How to suss out other GC people in work

101 replies

JustcameoutGC · 14/07/2021 08:01

I work in an organisation that is SWalled up the wazooo. I want to find other people in work who hold gender critical views, but not sure the best way to go about this. How do I do this safely? Thinking I might ask if they have any pets, like clownfish.

OP posts:
Ereshkigalangcleg · 14/07/2021 08:08
Grin
Ereshkigalangcleg · 14/07/2021 08:09

I think just tread very carefully, maybe bring up a topical news story in a faux innocent way.

Ereshkigalangcleg · 14/07/2021 08:10

The Olympics are likely to provide a good backdrop for this. It's possible someone else will raise it before you need to.

MishyJDI · 14/07/2021 08:21

Are you not aware of the secret handshake?

BelleClapper · 14/07/2021 08:24

In my experience, everybody is gender critical when you drill down.

I work with mainly students and young people (hospitality manager) and the only colleague who remotely believes any of the rubbish is my own son and he’s coming out of the fog.

It is quite literally an emperors new clothes situation where everyone thinks everyone else believes it so no one sticks their head above the parapet.

Depending on how brave you are/how safe your job is, just start the conversation.

toffeebutterpopcorn · 14/07/2021 08:31

The smart ones?

Ereshkigalangcleg · 14/07/2021 08:33

It is quite literally an emperors new clothes situation where everyone thinks everyone else believes it so no one sticks their head above the parapet.

Yes I think that's largely true.

PronounssheRa · 14/07/2021 08:35

For me it was the 'let's put pronouns in our email' conversation.

As soon as one person pushed back a little other people started to speak out. It's not necessarily that everyone was GC, but people recognised how polarising this can be, alongside the unintended consequences of declaring allegiance to gender stereotypes.

JustcameoutGC · 14/07/2021 08:37

I have already peeked my head above the parapet, and now know enough to know that I need to tread veeeerrrrryyyy carefully.

Olympics is a good shout.

Thinking maybe some discrete ribbons in my hair.

OP posts:
cordeliavorkosigan · 14/07/2021 08:37

How did that conversation start, about the pronouns? And how did it go?

RoastChicory · 14/07/2021 08:37

I agree. There have been a few trans rights articles on my work intranet and it is notable that they get a lot of views but very few likes.

There has been a push for email pronouns but uptake has been limited to maybe a third. Maybe bring up Laurel Hubbard with someone who doesn’t have pronouns in their signature?

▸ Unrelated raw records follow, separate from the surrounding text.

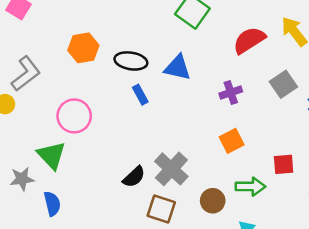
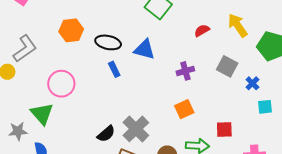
red semicircle: (249, 40) -> (202, 31), size x0.6
gray square: (283, 84) -> (227, 66), turned -30

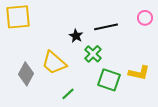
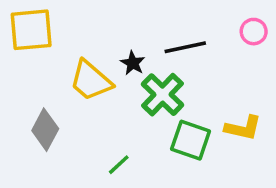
green cross: (93, 54) -> (163, 95), size x1.4
yellow trapezoid: (54, 63) -> (91, 81), moved

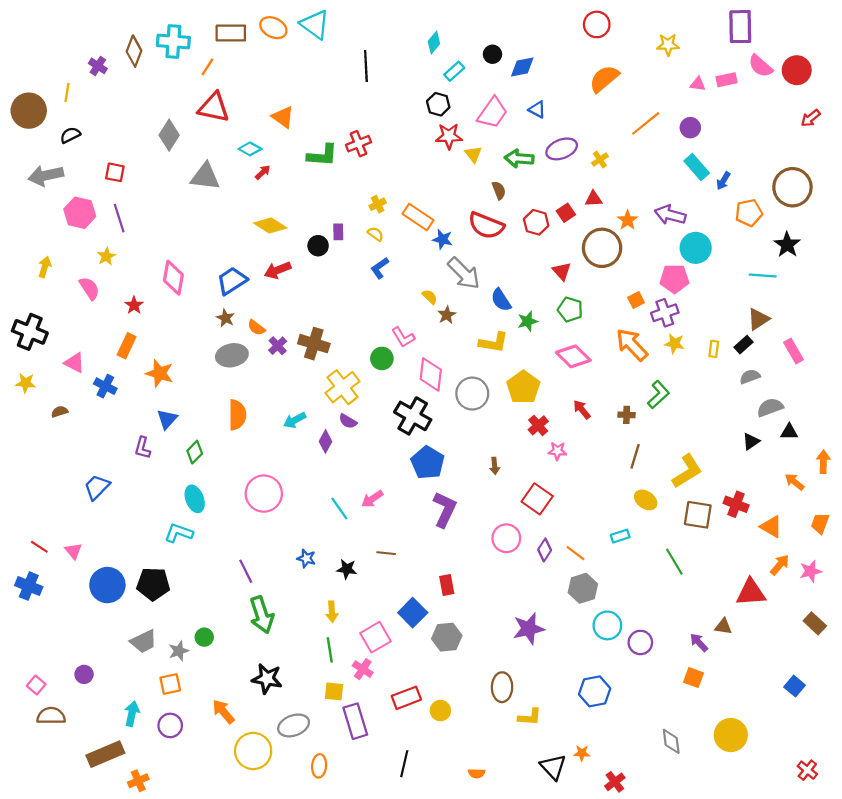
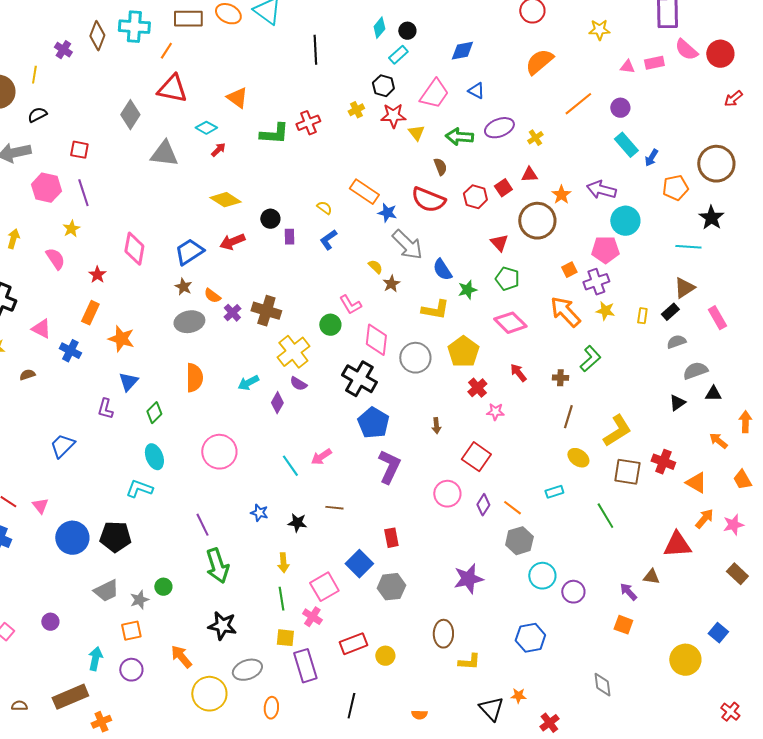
black circle: (492, 54) -> (407, 31), moved
yellow cross: (378, 204) -> (356, 110), moved
purple rectangle: (338, 232) -> (289, 237), moved
orange trapezoid: (820, 523) -> (742, 480), turned -50
brown semicircle: (51, 716) -> (19, 706), moved, size x0.6
yellow circle: (731, 735) -> (685, 660), moved

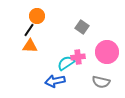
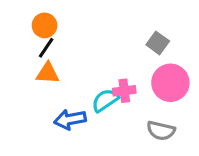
orange circle: (37, 16) -> (45, 25), moved
gray square: (82, 27) -> (158, 43), moved
blue arrow: (55, 81) -> (70, 119), moved

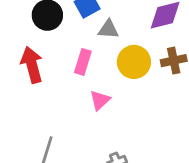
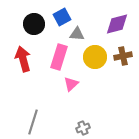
pink rectangle: (83, 62) -> (59, 57), size x1.4

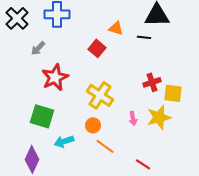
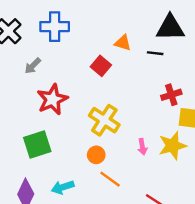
red cross: (152, 82) -> (171, 95), moved
green square: (42, 116) -> (37, 144), turned -35
cyan arrow: (64, 141) -> (63, 187), moved

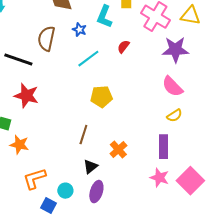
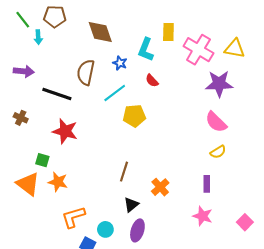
red semicircle: (123, 47) -> (152, 81), moved, turned -80
cyan line: (88, 59) -> (115, 93), moved
yellow pentagon: (101, 97) -> (134, 116), moved
purple rectangle: (163, 147) -> (207, 184), size x0.7
pink square: (190, 181) -> (245, 222), moved, size x0.6

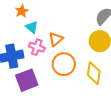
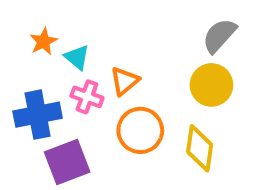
orange star: (22, 11) -> (43, 41), moved

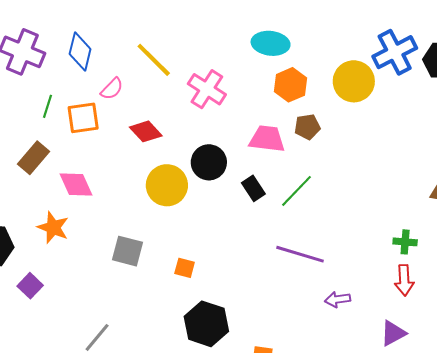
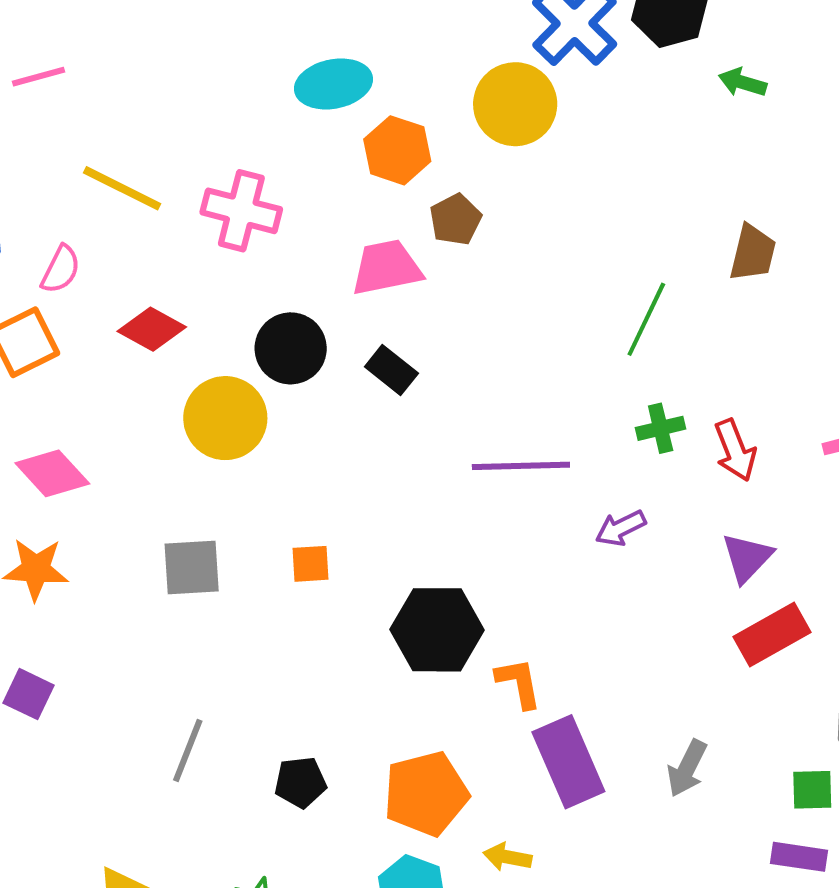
green line: (297, 191) -> (646, 319), moved
green cross: (405, 242) -> (661, 428), moved
black hexagon: (206, 324) -> (437, 630), moved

Radio4ordie · 14/07/2021 08:43

Someone started trying to campaign for trans rights at work (they aren’t trans themselves just very young & passionate) via our intranet, no one replied. I took that as a sign that people had some doubts as to what this colleague was saying (that we should get rid of male/female toilets and use pronouns in emails etc). I privately told them that surely how we treat one another shouldn’t be based on our gender so I didn’t need to know my colleague from accounts was a she/her. I could just thank Jan for sending me a budget breakdown! She wasn’t convinced.

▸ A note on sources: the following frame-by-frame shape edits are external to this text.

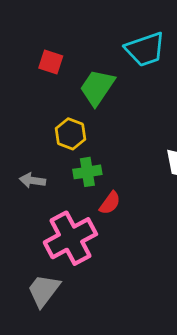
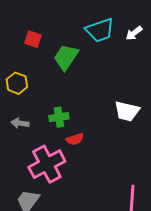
yellow hexagon: (70, 134) -> (17, 83), moved
red semicircle: (110, 203) -> (75, 139), turned 36

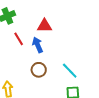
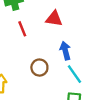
blue arrow: (38, 45) -> (65, 51), moved

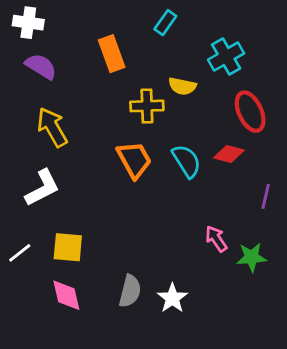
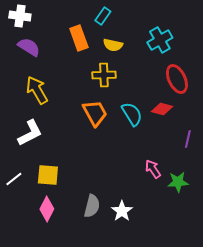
cyan rectangle: (165, 23) -> (103, 16), moved
yellow semicircle: (182, 86) -> (113, 45), moved
pink diamond: (66, 295) -> (47, 209), turned 40

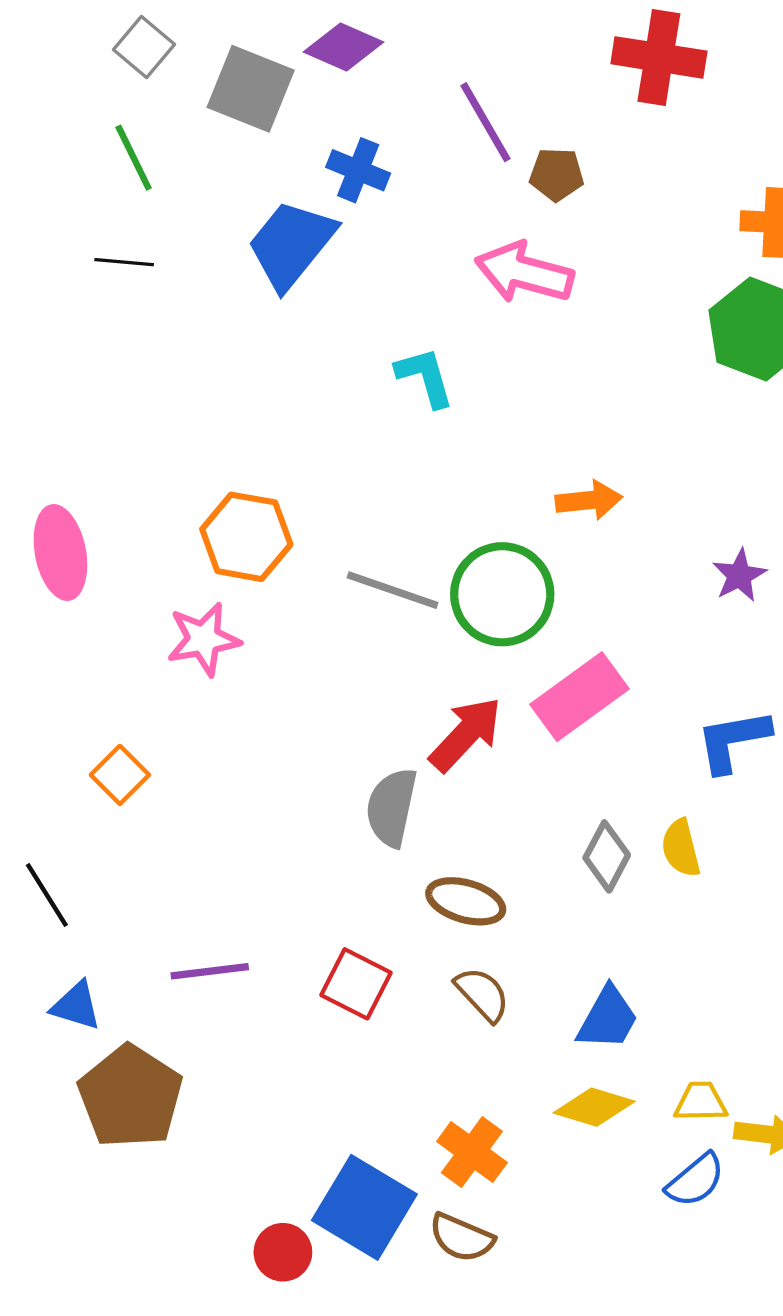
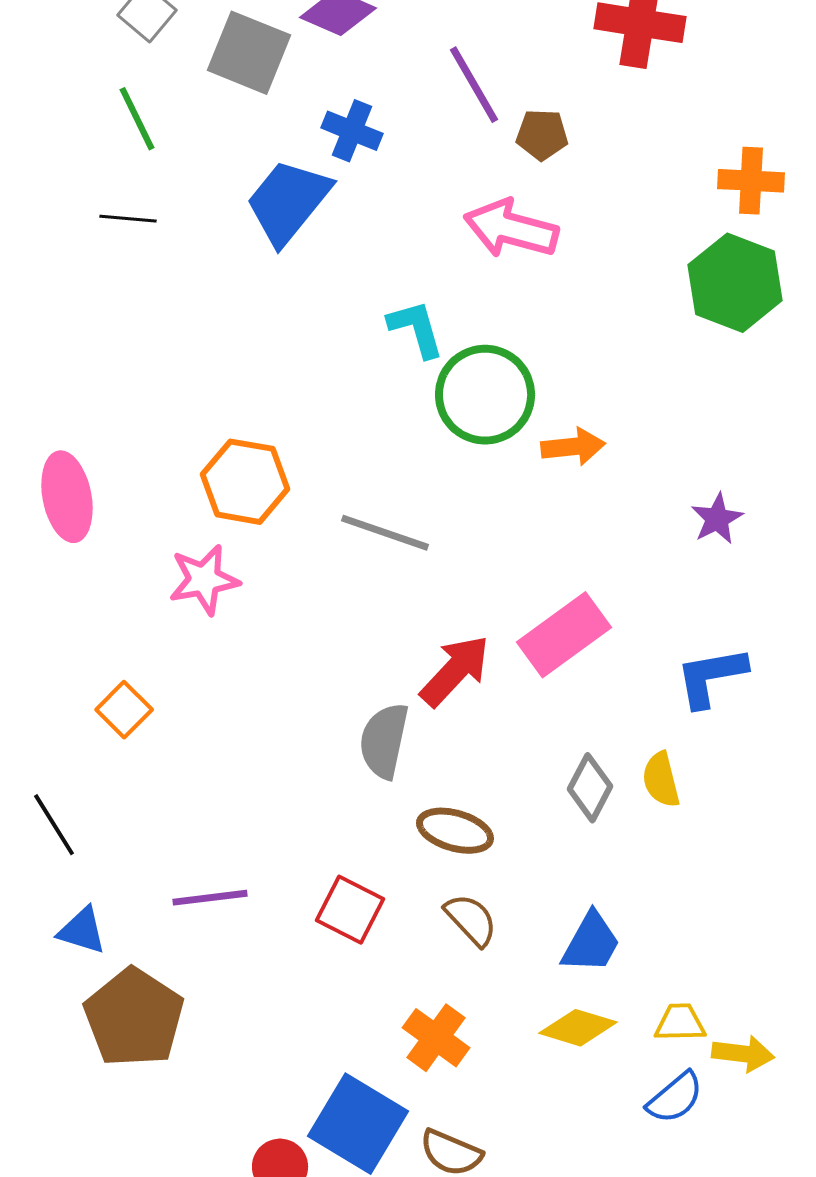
green circle: (502, 594) -> (485, 395), moved
orange cross: (472, 1152) -> (436, 1038), moved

dudsville · 14/07/2021 08:46

I pay attention to lanyards and email signatures. At my work these aren't mandatory, so there's still a degree of free will involved in what a person does with these.

PronounssheRa · 14/07/2021 08:50

cordeliavorkosigan

It was a suggestion by a member of staff senior to me, there were some tentative responses about unconscious bias, lack of consensus on the issue, that some people with different beliefs or faiths might feel uncomfortable.

End result was this is personal choice rather than company policy. The conversation was less painful than I thought it would be.

highame · 14/07/2021 08:59

Perhaps the MSM coverage is actually have an effect and causing some re-think. If you had asked this question, even last year, you would have had a lot of different responses.....but give it time. Some companies will want to continue down this route but they will now have to tread very carefully because of the Forstrater ruling. There's never been a better time to put a toe in the water.

Shout out the Staniland question at a meeting Grin

EmbarrassingAdmissions · 14/07/2021 09:02

@Ereshkigalangcleg

It is quite literally an emperors new clothes situation where everyone thinks everyone else believes it so no one sticks their head above the parapet.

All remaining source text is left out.